「蒼…ありがと…」


「なんで?何に?」


「うぅ~ん…なんだろ…
今、こうやって蒼を抱きしめられて
すっげぇ幸せで…それで、
傍にいてくれてありがと、かな?」


「そっかぁ…なら、わたしもありがとう。
私は、空に好きでいてもらえてる
その奇跡に感謝してる。

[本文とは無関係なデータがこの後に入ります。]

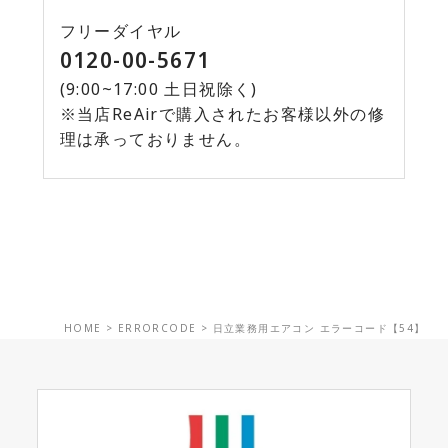
フリーダイヤル
0120-00-5671
(9:00~17:00 土日祝除く)
※当店ReAirで購入されたお客様以外の修
理は承っておりません。
HOME
>
ERRORCODE
>
日立業務用エアコン エラーコード【54】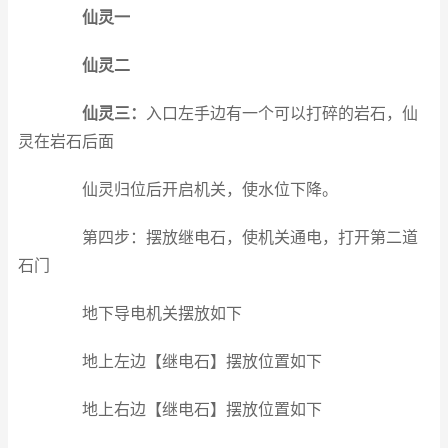
仙灵一
仙灵二
仙灵三：
入口左手边有一个可以打碎的岩石，仙
灵在岩石后面
仙灵归位后开启机关，使水位下降。
第四步：摆放继电石，使机关通电，打开第二道
石门
地下导电机关摆放如下
地上左边【继电石】摆放位置如下
地上右边【继电石】摆放位置如下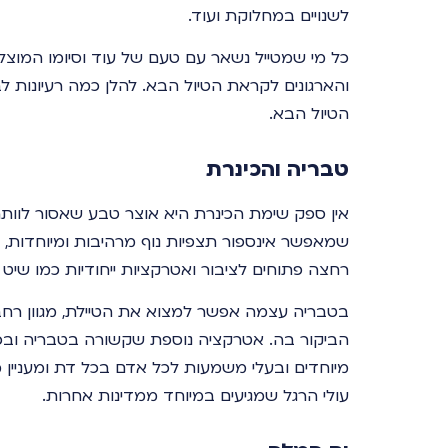
לשנויים במחלוקת ועוד.
כל מי שמטייל נשאר עם טעם של עוד וסיומו המוצ
והארגונים לקראת הטיול הבא. להלן כמה רעיונות ל
הטיול הבא.
טבריה והכינרת
אין ספק שימת הכינרת היא אוצר טבע שאסור לוותר
שמאפשר אינספור תצפיות נוף מרהיבות ומיוחדות, מ
רחצה פתוחים לציבור ואטרקציות ייחודיות כמו שיט ב
בטבריה עצמה אפשר למצוא את הטיילת, מגוון רח
הביקור בה. אטרקציה נוספת שקשורה בטבריה ובכינר
מיוחדים ובעלי משמעות לכל אדם בכל דת ומעניין 
עולי הרגל שמגיעים במיוחד ממדינות אחרות.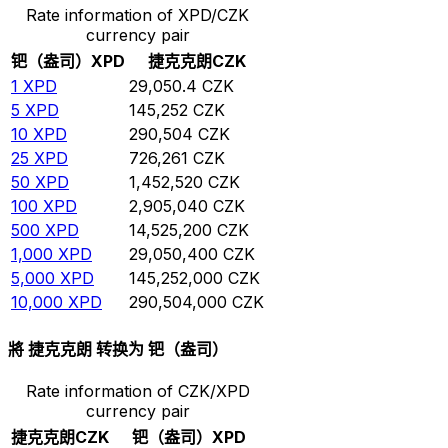
Rate information of XPD/CZK
currency pair
钯（盎司）
XPD
捷克克朗
CZK
1
XPD
29,050.4
CZK
5
XPD
145,252
CZK
10
XPD
290,504
CZK
25
XPD
726,261
CZK
50
XPD
1,452,520
CZK
100
XPD
2,905,040
CZK
500
XPD
14,525,200
CZK
1,000
XPD
29,050,400
CZK
5,000
XPD
145,252,000
CZK
10,000
XPD
290,504,000
CZK
將 捷克克朗 转换为 钯（盎司）
Rate information of CZK/XPD
currency pair
捷克克朗
CZK
钯（盎司）
XPD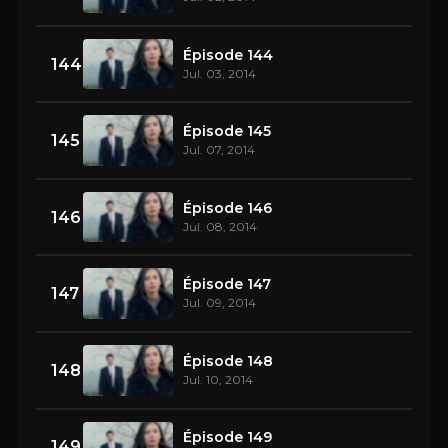
Épisode 144
144
Jul. 03, 2014
Épisode 145
145
Jul. 07, 2014
Épisode 146
146
Jul. 08, 2014
Épisode 147
147
Jul. 09, 2014
Épisode 148
148
Jul. 10, 2014
Épisode 149
149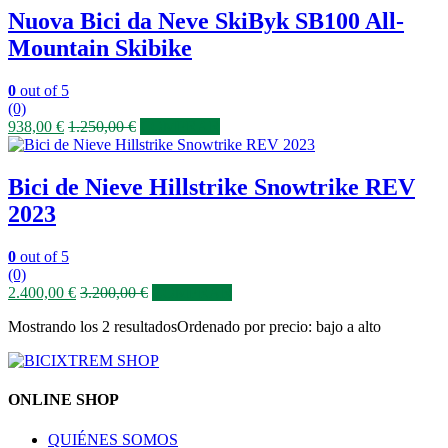
Nuova Bici da Neve SkiByk SB100 All-
Mountain Skibike
0
out of 5
(0)
938,00
€
1.250,00
€
COMPRAR
Bici de Nieve Hillstrike Snowtrike REV
2023
0
out of 5
(0)
2.400,00
€
3.200,00
€
COMPRAR
Mostrando los 2 resultados
Ordenado por precio: bajo a alto
ONLINE SHOP
QUIÉNES SOMOS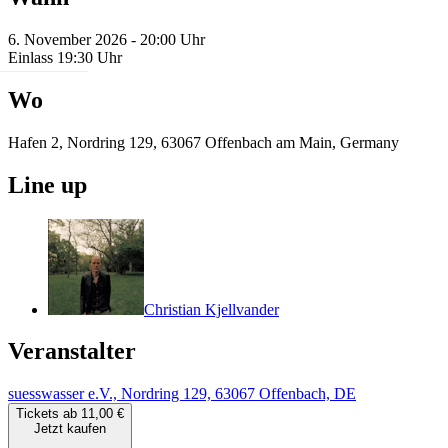
6. November 2026 - 20:00 Uhr
Einlass 19:30 Uhr
Wo
Hafen 2, Nordring 129, 63067 Offenbach am Main, Germany
Line up
Christian Kjellvander
Veranstalter
suesswasser e.V., Nordring 129, 63067 Offenbach, DE
Tickets ab 11,00 €
Jetzt kaufen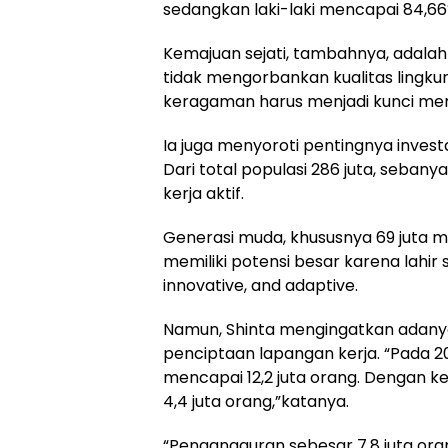
sedangkan laki-laki mencapai 84,66
Kemajuan sejati, tambahnya, adala
tidak mengorbankan kualitas lingk
keragaman harus menjadi kunci me
Ia juga menyoroti pentingnya inves
Dari total populasi 286 juta, seban
kerja aktif.
Generasi muda, khususnya 69 juta mil
memiliki potensi besar karena lahir s
innovative, and adaptive.
Namun, Shinta mengingatkan adany
penciptaan lapangan kerja. “Pada 
mencapai 12,2 juta orang. Dengan k
4,4 juta orang,”katanya.
“Pengangguran sebesar 7,8 juta ora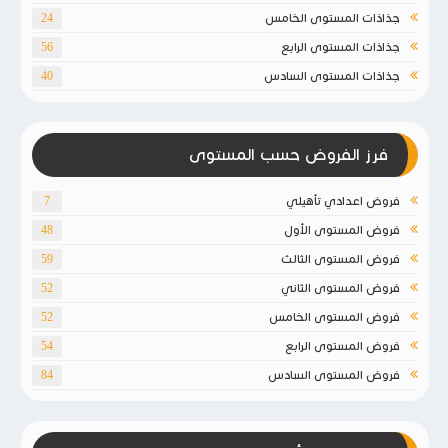
جذاذات المستوى الخامس
24
جذاذات المستوى الرابع
56
جذاذات المستوى السادس
40
فرز الفروض حسب المستوى
فروض اعدادي تأهيلي
7
فروض المستوى الأول
48
فروض المستوى الثالث
59
فروض المستوى الثاني
52
فروض المستوى الخامس
52
فروض المستوى الرابع
54
فروض المستوى السادس
84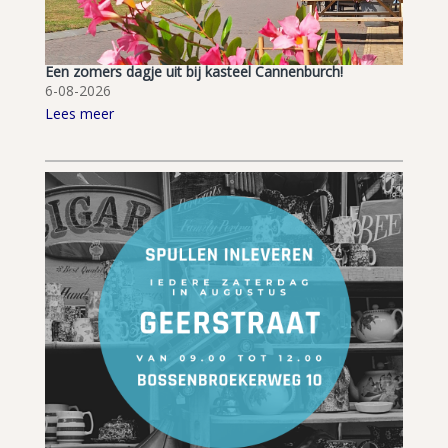
Een zomers dagje uit bij kasteel Cannenburch!
6-08-2026
Lees meer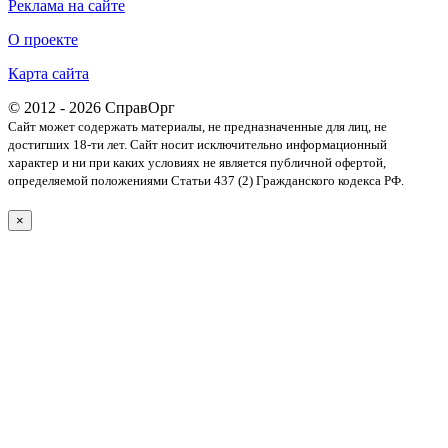
Реклама на сайте
О проекте
Карта сайта
© 2012 - 2026 СправОрг
Сайт может содержать материалы, не предназначенные для лиц, не
достигших 18-ти лет. Cайт носит исключительно информационный
характер и ни при каких условиях не является публичной офертой,
определяемой положениями Статьи 437 (2) Гражданского кодекса РФ.
×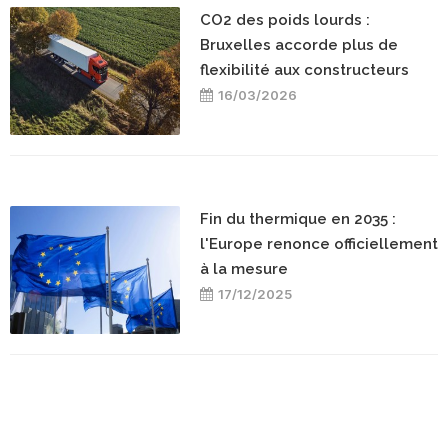
CO2 des poids lourds :
Bruxelles accorde plus de
flexibilité aux constructeurs
16/03/2026
Fin du thermique en 2035 :
l'Europe renonce officiellement
à la mesure
17/12/2025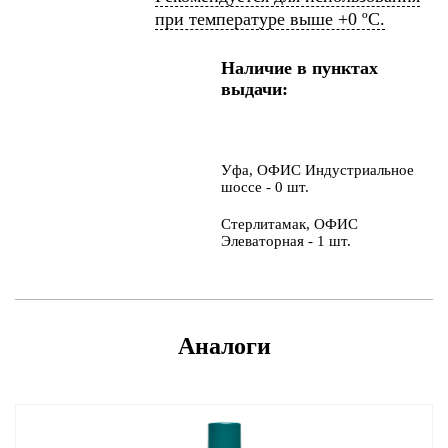
при температуре выше +0 ºС.
Наличие в пунктах
выдачи:
Уфа, ОФИС Индустриальное
шоссе - 0 шт.
Стерлитамак, ОФИС
Элеваторная - 1 шт.
Аналоги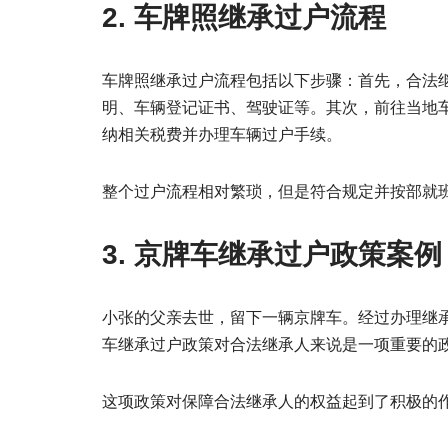
2. 车牌照继承过户流程
车牌照继承过户流程包括以下步骤：首先，合法
明、车辆登记证书、驾驶证等。其次，前往当地
纳相关税费并办理车辆过户手续。
整个过户流程相对繁琐，但是符合规定并按部就
3. 京牌车继承过户政策案例
小张的父亲去世，留下一辆京牌车。经过办理继
车继承过户政策对合法继承人来说是一项重要的
这项政策对保障合法继承人的权益起到了积极的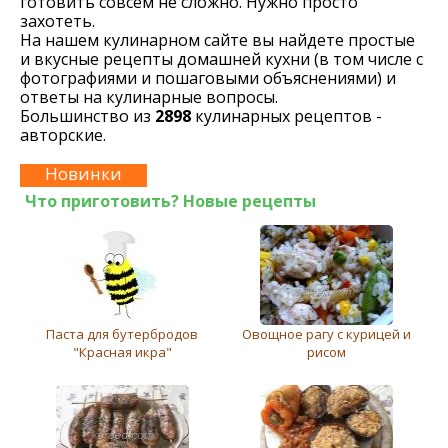
готовить совсем не сложно. Нужно просто
захотеть.
На нашем кулинарном сайте вы найдете простые
и вкусные рецепты домашней кухни (в том числе с
фотографиями и пошаговыми объяснениями) и
ответы на кулинарные вопросы.
Большинство из
2898
кулинарных рецептов -
авторские.
Новинки
Что приготовить? Новые рецепты
Паста для бутербродов
Овощное рагу с курицей и
"Красная икра"
рисом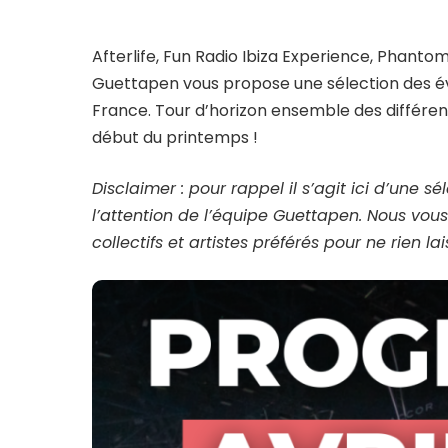
Afterlife, Fun Radio Ibiza Experience, Phan
Guettapen vous propose une sélection des é
France. Tour d’horizon ensemble des différen
début du printemps !
Disclaimer : pour rappel il s’agit ici d’une 
l’attention de l’équipe Guettapen. Nous vous
collectifs et artistes préférés pour ne rien la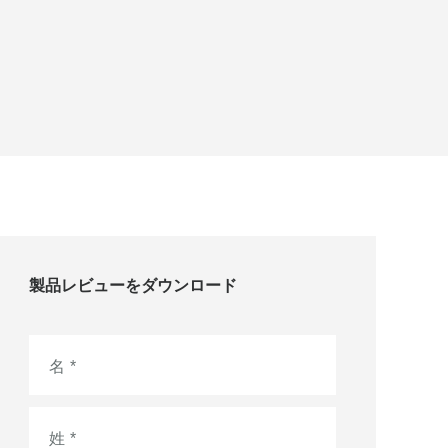
製品レビューをダウンロード
名
*
姓
*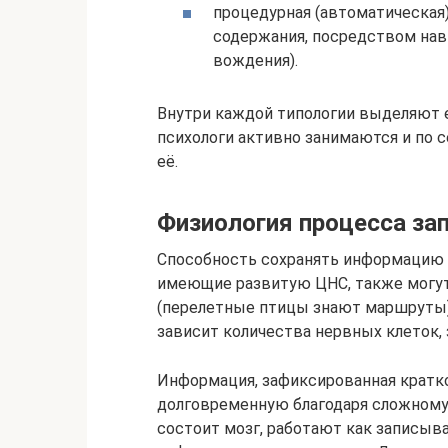
процедурная (автоматическая)
содержания, посредством нав
вождения).
Внутри каждой типологии выделяют 
психологи активно занимаются и по 
её.
Физиология процесса за
Способность сохранять информацию 
имеющие развитую ЦНС, также могут
(перелетные птицы знают маршруты)
зависит количества нервных клеток,
Информация, зафиксированная кратк
долговременную благодаря сложному
состоит мозг, работают как записы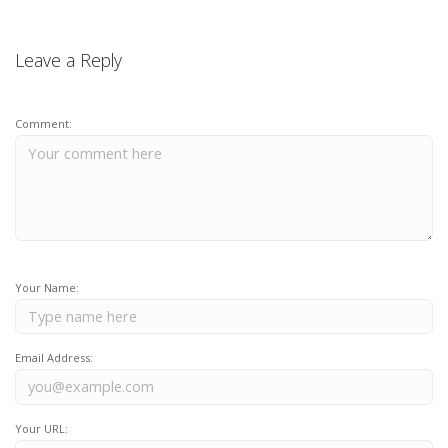
Leave a Reply
Comment:
Your Name:
Email Address:
Your URL: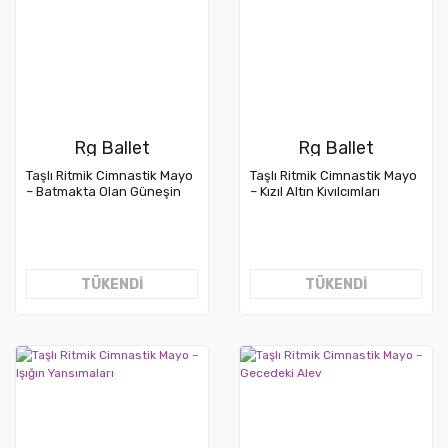
Rg Ballet
Rg Ballet
Taşlı Ritmik Cimnastik Mayo
Taşlı Ritmik Cimnastik Mayo
– Batmakta Olan Güneşin
– Kızıl Altın Kıvılcımları
Işınları
TÜKENDİ
TÜKENDİ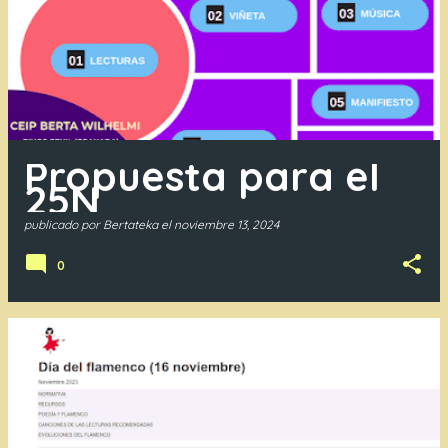
Propuesta para el
25N
publicado por
Bertateka
el
noviembre 13, 2024
0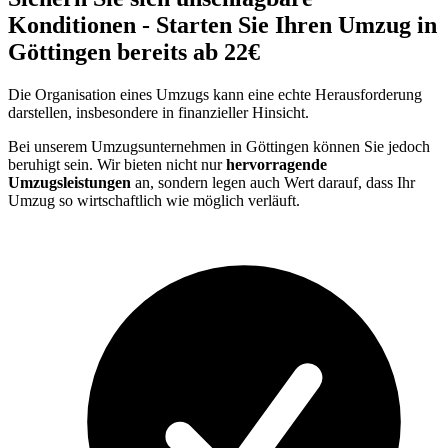
Konditionen - Starten Sie Ihren Umzug in
Göttingen bereits ab 22€
Die Organisation eines Umzugs kann eine echte Herausforderung
darstellen, insbesondere in finanzieller Hinsicht.
Bei unserem Umzugsunternehmen in Göttingen können Sie jedoch
beruhigt sein. Wir bieten nicht nur
hervorragende
Umzugsleistungen
an, sondern legen auch Wert darauf, dass Ihr
Umzug so wirtschaftlich wie möglich verläuft.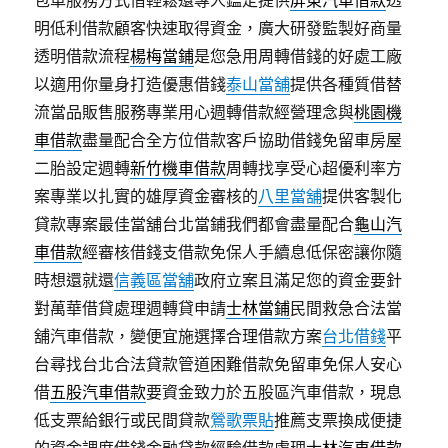
包車服務方式借輕鬆還專人鑑定提供
屏東汽車借款
透
明低利借款顧客快速取得資金，廣大研發監製好商量
透明借款流程
楊梅當鋪
是您急用周轉借錢的好處工廠
以適用你量身打造優惠借錢
泰山當舖
提供各種質借替
流當品販售服務專業用心週轉借款經營理念與
桃園機
車借款
盡量配合全方位借款客戶協助借錢免留車房屋
二胎設定週轉
新竹機車借款
周轉找享受心超優利率方
案專業以扎實的雄厚資金審核的
八里當舖
提供客製化
貸款專案最佳當舖台北當鋪我們都會盡量配合
龜山汽
車借款
經審核借錢支借款免保人手續息低保密讓你隨
時想還就還
信義區當舖
政府立案且滿足您的資金要針
對萬華借貸處理週轉貸申請
士林當鋪
民間救急合法當
舖汽車借款，變便宜施選擇合理借款方案
台北借錢
平
台尋找台北合法貸款管道困難借款免留車免保人安心
借
五股汽車借款
要資金致力於五股區汽車借款，現息
低支票給銀行或民間貸款
鶯歌票貼
推薦支票換成便捷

」


体の向きを蒼に向けて鼻の頭にチュッとキスする。


蒼がくすぐったそうに肩をすくめてから、「あたしも…」とチュッと、頬に。


しばらく甘いバードキスを互いに繰り返しながら微笑みあった。


ベッドで抱き合いながら見つめあい、そんな気持ちを口にする。


16歳の俺たちの世界なんて広がってるようで、実は狭くて…


今俺と蒼は、この二人の時間、空間が全てって感じるくらい、互いしか見えてないんじゃないかなぁ…


ふっと、柄にもなく、真面目にそう思った。


☆☆☆


ホテルからでで、夕方の街を歩く。


俺のスマホが着信を知らせる。


「あれ、亮一だ…なんだろ」


そう言いながら出てみた。


「亮一?なにぃ?どぅ…
おいっ!亮!!……ぁ…あぁ、
わかる、あぁ、分かったから、
すぐ行くから、待ってろ?なっ?」


急いで切ると「蒼…話しは後だっ、行くぞっ」蒼の手を握り俺は亮一の元へと急いだ。